CMS officials said this was the first time that the agency had effectively ended a measure outside the statutory rulemaking process. Providers were becoming confused about when to provide the beta blocker and when to document why they could not in an exclusionary section of reporting forms, according to the official who spoke on the condition she not be identified per CMS policy.

Both regulatory bodies say they acted quickly to respond to the changes in the American College of Cardiology and American Heart Association guidelines. The reporting measures required are based on guidelines developed by the field, and those measures are constantly being evaluated as the science changes, said Jerod Loeb, executive vice president for research at the Joint Commission. The accrediting body worked with a team of professionals to study AMI-6 and how to ensure the proper use of beta blockers, he said. “This was all done very collaboratively across all organizations.”

Loeb added that the measurement process requires constant study and evaluation. "These measures are not meant to dictate how medicine should be practiced,” he said. “When we or anyone else puts a measure in place, we don’t carve it in stone."

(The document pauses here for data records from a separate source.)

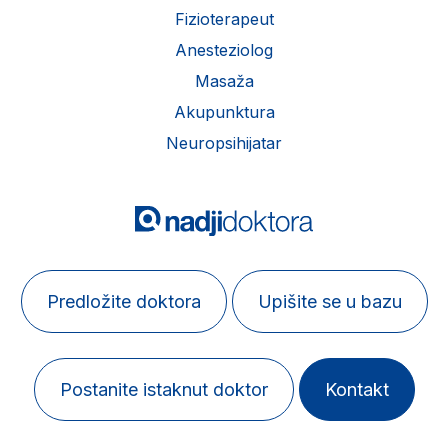
Fizioterapeut
Anesteziolog
Masaža
Akupunktura
Neuropsihijatar
Predložite doktora
Upišite se u bazu
Postanite istaknut doktor
Kontakt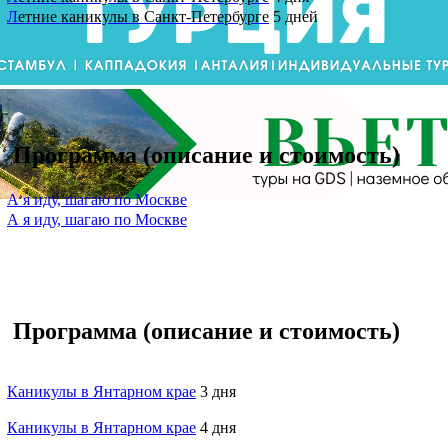
Л
етние каникулы в Санкт-Петербурге
5 дней
Программа (описание и стоимость)
А я иду, шагаю по Москве
А я иду, шагаю по Москве
Программа (описание и стоимость)
Каникулы в Янтарном крае
3 дня
Каникулы в Янтарном крае
4 дня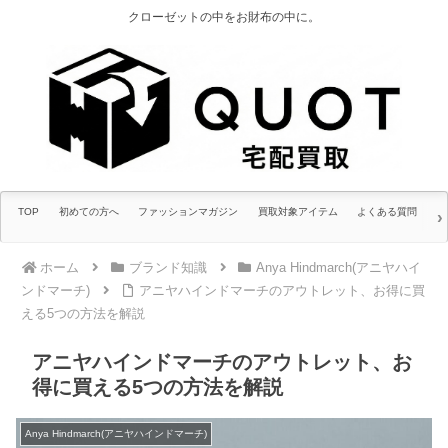
クローゼットの中をお財布の中に。
TOP
初めての方へ
ファッションマガジン
買取対象アイテム
よくある質問
ホーム
ブランド知識
Anya Hindmarch(アニヤハイ
ンドマーチ)
アニヤハインドマーチのアウトレット、お得に買
える5つの方法を解説
アニヤハインドマーチのアウトレット、お
得に買える5つの方法を解説
Anya Hindmarch(アニヤハインドマーチ)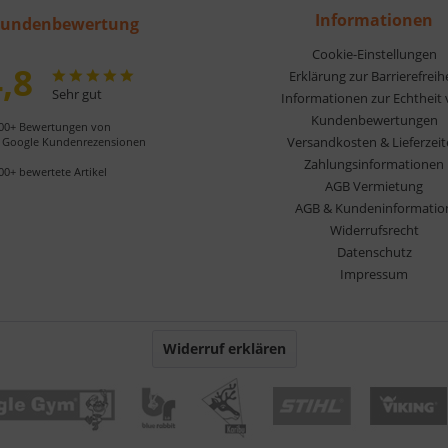
Informationen
undenbewertung
Cookie-Einstellungen
,8
Erklärung zur Barrierefreih
Sehr gut
Informationen zur Echtheit
Kundenbewertungen
00+ Bewertungen von
Versandkosten & Lieferzei
Google Kundenrezensionen
Zahlungsinformationen
00+ bewertete Artikel
AGB Vermietung
AGB & Kundeninformatio
Widerrufsrecht
Datenschutz
Impressum
Widerruf erklären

Still, providers feel pressure and some obligation to follow measures to the letter when they know their performance is going to be reported and scrutinized based on them, said Sandeep Khosla, chief of cardiology for Sinai Health System, Chicago. "We had a lot of frustration with this particular AMI-6."

In most cases, giving a beta blocker to a patient will be effective, Khosla said. But to be able to make that call within 24 hours of a patient’s arrival—especially in an emergency situation when doctors might not have all information on hand—is a challenge, he added.